Think Like a User: Graph-Based Troubleshooting for Data Pipelines

Detection of a problem isn’t enough. We need to think of things from the report users’ perspectives.

In Post 4, we saw how traditional monitoring fails at scale: email explosions, tool sprawl, and a consolidated UI that detects failures but can’t assess impact. In Post 5, we learned Neo4j and Cypher — the graph database and query language that make connected-data questions trivial.

Now we combine them. This post is the payoff: the system that actually solved Hulu’s monitoring problem.

The Fundamental Shift

Traditional pipeline monitoring asks: “What failed?”

That’s the wrong first question. The right first question is: “Who is affected?”

A failed MapReduce job is an infrastructure event. An analyst whose daily report shows stale data is a business event. The first might be interesting; the second is urgent. But without a model connecting infrastructure to users, every failure looks equally important — and when everything is equally important, nothing is.

The team at Hulu recognized that they needed to model the pipeline from the report user’s perspective:

Report Users
  └── receive Reports
        └── which have Runs (successful or failed)
              └── which depend on Tables
                    └── which are produced by Jobs

Flip this upside down:

Jobs (this is where failures happen)
  └── produce Tables
        └── feed Reports
              └── serve User Groups
                    └── belong to Business Units

Now a job failure has a clear path to business impact.

The Contextual Troubleshooting Model

The system the team built rested on four principles:

1. Connect Issues to Business Units

Every pipeline entity — jobs, tables, aggregations, reports — lives in a graph. Relationships encode the data flow: PRODUCES, FEEDS, AGGREGATES, SERVES. When something fails, a graph traversal instantly reveals which business units are downstream.
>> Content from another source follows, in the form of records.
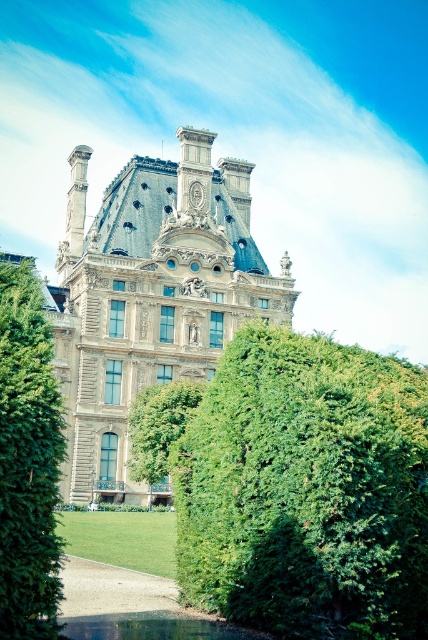 Measure the distance between point (154, 422) and camera.

Point (154, 422) and camera are 69.83 meters apart.

Which is below, green leafy tree at center or green grassy pond at lower center?

green grassy pond at lower center is below.

Consider the image. Who is more forward, (145, 400) or (222, 625)?

Point (222, 625)

This screenshot has height=640, width=428. Identify the location of green leafy tree at center. (158, 428).

In the scene shown: Who is positioned more to the left, green leafy tree at left or green grassy pond at lower center?

Positioned to the left is green leafy tree at left.

Between point (38, 515) and point (82, 625), which one is positioned behind?

The point (82, 625) is more distant.

Between point (29, 616) and point (95, 624), which one is positioned in front?

Point (29, 616) is more forward.

Locate an element on the screen. Image resolution: width=428 pixels, height=640 pixels. green leafy tree at left is located at coordinates (27, 461).

Who is positioned more to the right, green leafy bush at center or green grassy pond at lower center?

Positioned to the right is green leafy bush at center.

Which is in front, point (299, 378) or point (95, 625)?

Positioned in front is point (95, 625).

Locate an element on the screen. green leafy bush at center is located at coordinates (x=306, y=490).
2. Better Impact Assessment

Not all failures are equal. A failed job that feeds a deprecated test table is noise. A failed job that feeds the executive dashboard is a 3 AM page. The graph encodes this priority: user groups have importance levels, reports have SLAs, and the traversal carries that context back to the failure.

-- Find all high-priority user groups affected by failures in the last hour
MATCH (j:Job {status: "failed"})-[*]->(g:UserGroup)
WHERE j.run_hour = "2014-04-01T03:00"
  AND g.priority IN ["high", "critical"]
RETURN j.name AS failed_job,
       collect(DISTINCT g.name) AS affected_groups,
       max(CASE g.priority WHEN "critical" THEN 2 WHEN "high" THEN 1 ELSE 0 END) AS max_severity
ORDER BY max_severity DESC

3. Tune Performance Per User Needs

Different user groups have different latency tolerances. The content analytics team might need hourly data within 30 minutes. The finance team might only need daily data by 9 AM. The graph can encode these SLAs and flag failures that actually threaten them, while staying silent about failures that don’t.

4. A Graph Data Structure, Populated with What We Care About

The key insight is in that phrase: “populated with the stuff we care about.” The graph isn’t a generic dependency tracker. It’s specifically modeled around the entities that connect infrastructure failures to human impact: jobs, tables, reports, user groups, and business units.

Why a Graph? (Revisited)

We covered this in the Cypher post, but it’s worth restating in context:

Instead of RDBMS

The number of joins between a failed job and the affected user group is indeterminate. A job might produce a table that directly feeds a report (2 hops). Or it might produce a table that feeds an intermediate aggregation that feeds another aggregation that feeds a report (4 hops). In SQL, you’d need to know the intermediate resources to write the query. In Cypher:

MATCH (j:Job {status: "failed"})-[*]->(g:UserGroup)
RETURN j.name, g.name

One line. Any depth. No intermediate knowledge required.

Instead of a Tree

Pipeline data is recombinant. A single metric table might feed multiple reports. A single report might serve multiple user groups. A user group might receive reports from completely different branches of the pipeline. Trees can’t represent this without duplicating nodes. Graphs handle it naturally.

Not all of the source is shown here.